Third Week already?
In the morning we had a visit from Product Design graduate Jade Richardson, an Innovation Consultant for Macmillan Cancer support. She gave a talk on her professional experiences as a designer in healthcare. It was great to have the chance to listen to someone with this background.
In the afternoon we created three subgroups: Test instructions, Waiting room and Website.
- Talk on designing for healthcare
- Team subdivision
We had our third tutorial with Rachael Sleight where we were reassured on delegation of work roles within the subgroups. She gave us pointers to improve our next presentation.
We then conducted some research and discussed concepts in our subgroups before joining together to have a full group discussion where we shared and contributed to each other's ideas.
- Tutorial and role assignment
We have been working on all of the content produced to date in order to achieve a higher level of consistency in terms of visual identity and delivery.
The Test instruction team researched existing versions of other tests for comparison points.
The Waiting room team began researching recent design work around waiting rooms and healthcare experiences.
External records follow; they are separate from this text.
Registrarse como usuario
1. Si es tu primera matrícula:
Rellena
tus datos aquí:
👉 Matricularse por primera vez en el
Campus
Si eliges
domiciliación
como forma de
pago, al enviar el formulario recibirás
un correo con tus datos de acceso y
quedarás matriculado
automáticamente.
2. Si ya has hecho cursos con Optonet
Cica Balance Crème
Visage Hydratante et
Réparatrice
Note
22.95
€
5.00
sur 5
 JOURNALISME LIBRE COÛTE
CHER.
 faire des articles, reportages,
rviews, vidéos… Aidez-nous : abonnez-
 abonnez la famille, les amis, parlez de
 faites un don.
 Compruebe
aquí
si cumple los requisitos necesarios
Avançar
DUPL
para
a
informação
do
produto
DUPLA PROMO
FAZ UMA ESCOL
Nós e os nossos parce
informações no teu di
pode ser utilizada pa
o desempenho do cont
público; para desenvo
We found that other clinics were designed with an emphasis on having a variety of seating options and clear sight lines to important information. We took inspiration from the quote “your waiting room is your first chance to tell your patients you care about them”.
The Website team began the process by researching other clinics websites from Scotland outwards. Some prize-winning references made a statement on simplicity and ease of access.
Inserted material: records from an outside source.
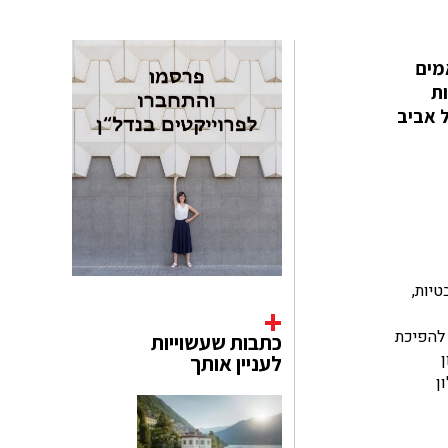
אמים
יות
ל אביב
טיות,
ם בעולם, Devon&Devon תרמה לאחרונה להפיכת
כתבות שעשוייות
Pier, של מלון
לעניין אותך
Gilles & Boi) ושל Raffles, המלון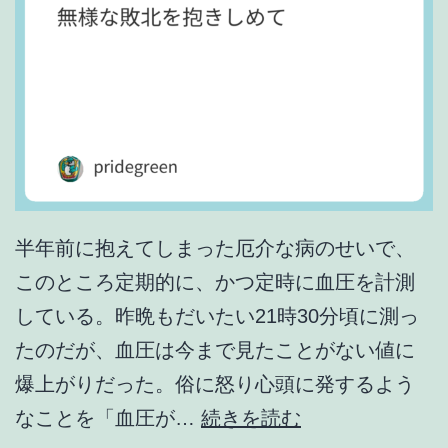
。
半年前に抱えてしまった厄介な病のせいで、
このところ定期的に、かつ定時に血圧を計測
している。昨晩もだいたい21時30分頃に測っ
たのだが、血圧は今まで見たことがない値に
爆上がりだった。俗に怒り心頭に発するよう
無
なことを「血圧が…
続きを読む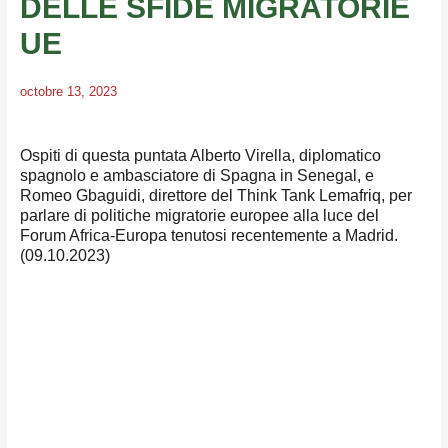
DELLE SFIDE MIGRATORIE
UE
octobre 13, 2023
Ospiti di questa puntata Alberto Virella, diplomatico
spagnolo e ambasciatore di Spagna in Senegal, e
Romeo Gbaguidi, direttore del Think Tank Lemafriq, per
parlare di politiche migratorie europee alla luce del
Forum Africa-Europa tenutosi recentemente a Madrid.
(09.10.2023)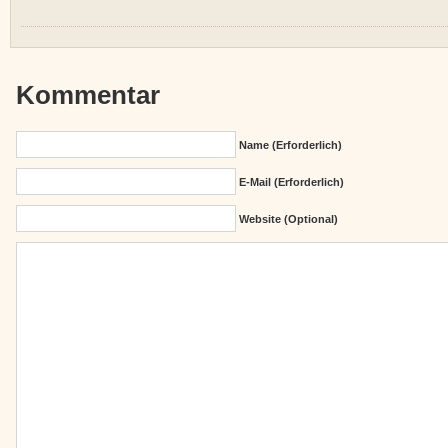
Kommentar
Name (erforderlich)
E-Mail (erforderlich)
Website (Optional)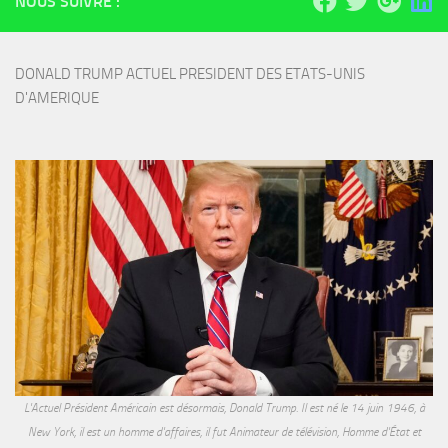
NOUS SUIVRE :
DONALD TRUMP ACTUEL PRESIDENT DES ETATS-UNIS 
D'AMERIQUE
L'Actuel Président Américain est désormais, Donald Trump. Il est né le 14 juin 1946, à
New York, il est un homme d'affaires, il fut Animateur de télévision, Homme d'État et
- Presentation restructuring
End of Week 3
Today, the Waiting room team used their research to explore as many solutions as possible. We then evaluated these ideas to find which will be most effective.
The Website team started to organise the structure of content by collecting all page information and completing a full sitemap.
The Test instructions team started to develop simple and clear instructions from scratch, to efficiently reduce the amount of text needed in order to consume them.